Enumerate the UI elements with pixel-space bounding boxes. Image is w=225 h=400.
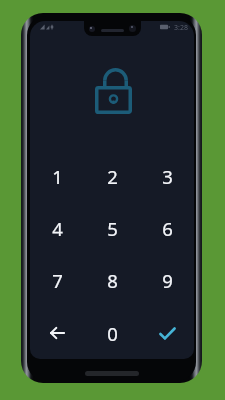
staticText: 0 xyxy=(107,321,118,346)
button[interactable]: 0 xyxy=(89,316,135,350)
button[interactable]: Confirm xyxy=(144,316,190,350)
staticText: 8 xyxy=(107,268,118,293)
staticText: 1 xyxy=(52,164,63,189)
staticText: 7 xyxy=(52,268,63,293)
button[interactable]: 2 xyxy=(89,159,135,193)
staticText: 6 xyxy=(162,216,173,241)
staticText: 4 xyxy=(52,216,63,241)
button[interactable]: 1 xyxy=(34,159,80,193)
button[interactable]: 3 xyxy=(144,159,190,193)
button[interactable]: 7 xyxy=(34,263,80,297)
staticText: 5 xyxy=(107,216,118,241)
button[interactable]: 4 xyxy=(34,211,80,245)
staticText: 3 xyxy=(162,164,173,189)
staticText: 9 xyxy=(162,268,173,293)
button[interactable]: 6 xyxy=(144,211,190,245)
button[interactable]: 8 xyxy=(89,263,135,297)
staticText: 3:28 xyxy=(174,23,188,33)
button[interactable]: 5 xyxy=(89,211,135,245)
staticText: 2 xyxy=(107,164,118,189)
button[interactable]: Delete xyxy=(34,316,80,350)
button[interactable]: 9 xyxy=(144,263,190,297)
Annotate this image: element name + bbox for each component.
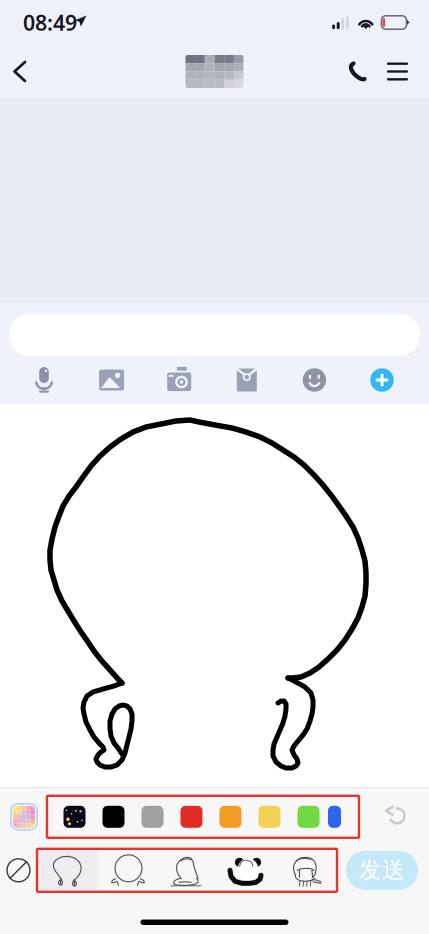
button[interactable]: Hair template — [37, 851, 98, 890]
button[interactable]: Gift — [221, 359, 273, 401]
button[interactable]: Voice message — [18, 359, 70, 401]
button[interactable]: Colour swatch — [211, 800, 250, 834]
button[interactable]: Photos — [86, 359, 138, 401]
button[interactable]: Camera — [153, 359, 205, 401]
button[interactable]: Call — [340, 50, 377, 93]
button[interactable]: Colour swatch — [94, 800, 133, 834]
staticText: 发送 — [359, 856, 405, 884]
button[interactable]: Baby template — [159, 851, 219, 890]
button[interactable]: Color picker — [1, 796, 47, 838]
button[interactable]: Pattern brush — [55, 800, 94, 834]
button[interactable]: Head template — [98, 851, 159, 890]
button[interactable]: No template — [0, 849, 37, 892]
button[interactable]: Colour swatch — [133, 800, 172, 834]
button[interactable]: Colour swatch — [289, 800, 328, 834]
button[interactable]: Menu — [377, 51, 418, 92]
staticText: 08:49 — [23, 8, 77, 37]
button[interactable]: Girl template — [277, 851, 337, 890]
button[interactable]: Colour swatch — [172, 800, 211, 834]
button[interactable]: Blue — [328, 800, 351, 834]
button[interactable]: Panda template — [219, 851, 277, 890]
button[interactable]: Colour swatch — [250, 800, 289, 834]
button[interactable]: Back — [0, 48, 39, 95]
button[interactable]: Stickers — [288, 359, 340, 401]
button[interactable]: 发送 — [346, 851, 418, 890]
button[interactable]: More — [356, 359, 408, 401]
button[interactable]: Undo — [375, 796, 419, 838]
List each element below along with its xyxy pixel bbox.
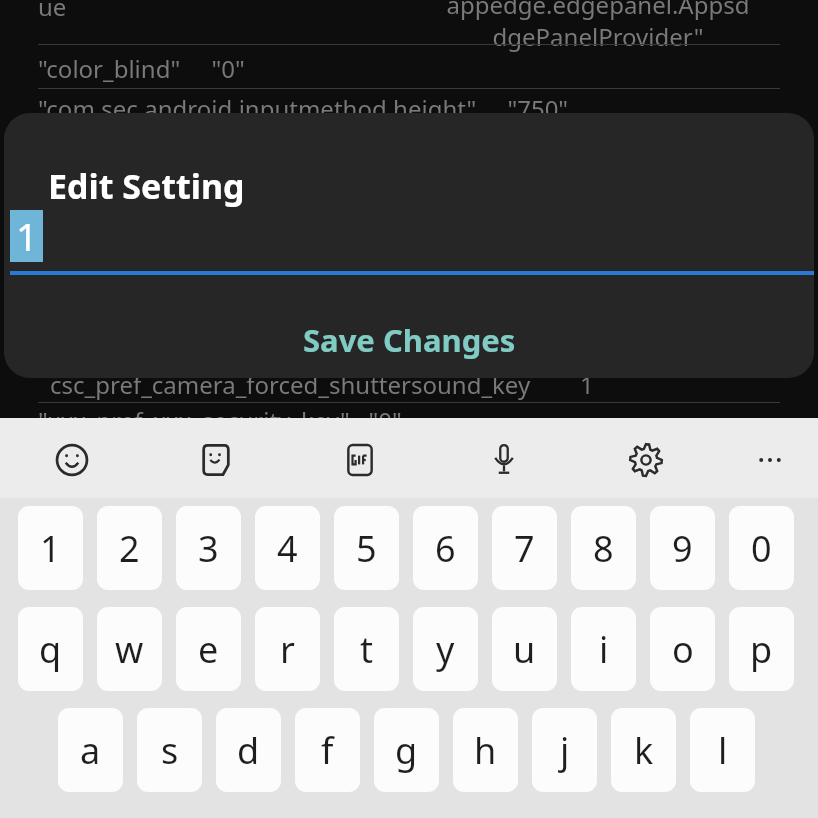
staticText: a [80,726,101,775]
staticText: Save Changes [303,319,516,361]
staticText: p [750,625,773,674]
staticText: u [513,625,536,674]
button[interactable]: i [571,607,636,691]
staticText: ue [38,0,67,23]
button[interactable]: 3 [176,506,241,590]
staticText: Edit Setting [48,163,245,209]
staticText: appedge.edgepanel.Appsd dgePanelProvider… [418,0,778,53]
staticText: i [599,625,609,674]
button[interactable]: g [374,708,439,792]
staticText: csc_pref_camera_forced_shuttersound_key … [50,368,594,401]
button[interactable]: t [334,607,399,691]
staticText: e [198,625,219,674]
staticText: y [436,625,455,674]
button[interactable]: a [58,708,123,792]
button[interactable]: GIF [332,438,388,482]
button[interactable]: Save Changes [4,308,814,372]
button[interactable]: l [690,708,755,792]
staticText: "com.sec.android.inputmethod.height" "75… [38,92,569,125]
button[interactable]: d [216,708,281,792]
button[interactable]: p [729,607,794,691]
staticText: f [321,726,334,775]
button[interactable]: e [176,607,241,691]
button[interactable]: 9 [650,506,715,590]
staticText: 3 [198,524,219,573]
button[interactable]: 5 [334,506,399,590]
staticText: s [161,726,179,775]
staticText: 1 [40,524,61,573]
staticText: l [718,726,728,775]
button[interactable]: More options [742,438,798,482]
staticText: 8 [593,524,614,573]
staticText: h [474,726,497,775]
button[interactable]: Emoji [44,438,100,482]
button[interactable]: 7 [492,506,557,590]
staticText: 7 [514,524,535,573]
staticText: w [115,625,144,674]
button[interactable]: 6 [413,506,478,590]
button[interactable]: r [255,607,320,691]
staticText: 6 [435,524,456,573]
button[interactable]: f [295,708,360,792]
button[interactable]: 2 [97,506,162,590]
button[interactable]: 0 [729,506,794,590]
staticText: 2 [119,524,140,573]
staticText: 1 [16,210,38,262]
button[interactable]: Voice input [476,438,532,482]
staticText: "xxx_pref_xxx_security_key" "0" [38,404,402,437]
staticText: 0 [751,524,772,573]
staticText: 9 [672,524,693,573]
staticText: k [634,726,654,775]
button[interactable]: w [97,607,162,691]
staticText: t [360,625,373,674]
button[interactable]: 1 [18,506,83,590]
button[interactable]: j [532,708,597,792]
staticText: g [395,726,418,775]
button[interactable]: o [650,607,715,691]
staticText: d [237,726,260,775]
staticText: q [39,625,62,674]
button[interactable]: u [492,607,557,691]
staticText: 5 [356,524,377,573]
button[interactable]: h [453,708,518,792]
button[interactable]: Keyboard settings [618,438,674,482]
staticText: "color_blind" "0" [38,52,245,85]
button[interactable]: s [137,708,202,792]
button[interactable]: q [18,607,83,691]
button[interactable]: k [611,708,676,792]
staticText: r [280,625,295,674]
staticText: o [672,625,694,674]
staticText: 4 [277,524,298,573]
button[interactable]: Stickers [188,438,244,482]
button[interactable]: y [413,607,478,691]
button[interactable]: 8 [571,506,636,590]
button[interactable]: 4 [255,506,320,590]
staticText: j [560,726,570,775]
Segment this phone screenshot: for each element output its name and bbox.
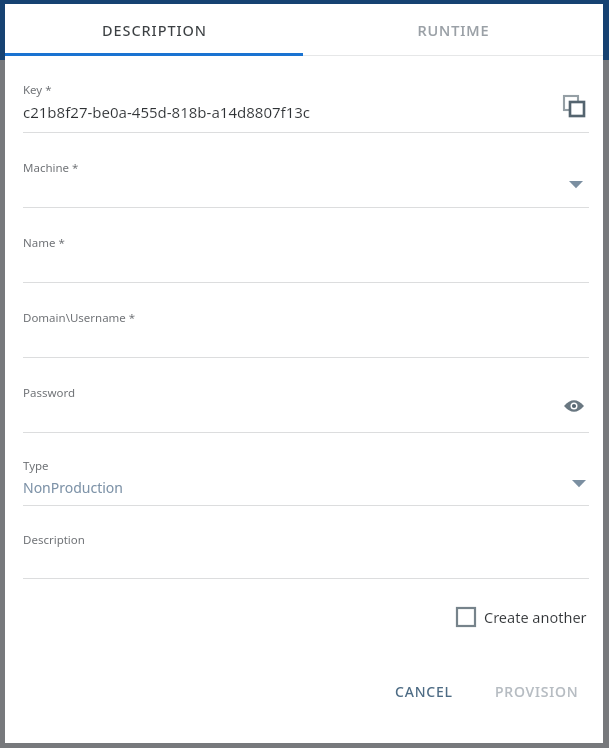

════

Look through the material above for "More" and copy the lines that have it.

button[interactable]: More — [356, 359, 408, 401]
button[interactable]: More options [742,438,798,482]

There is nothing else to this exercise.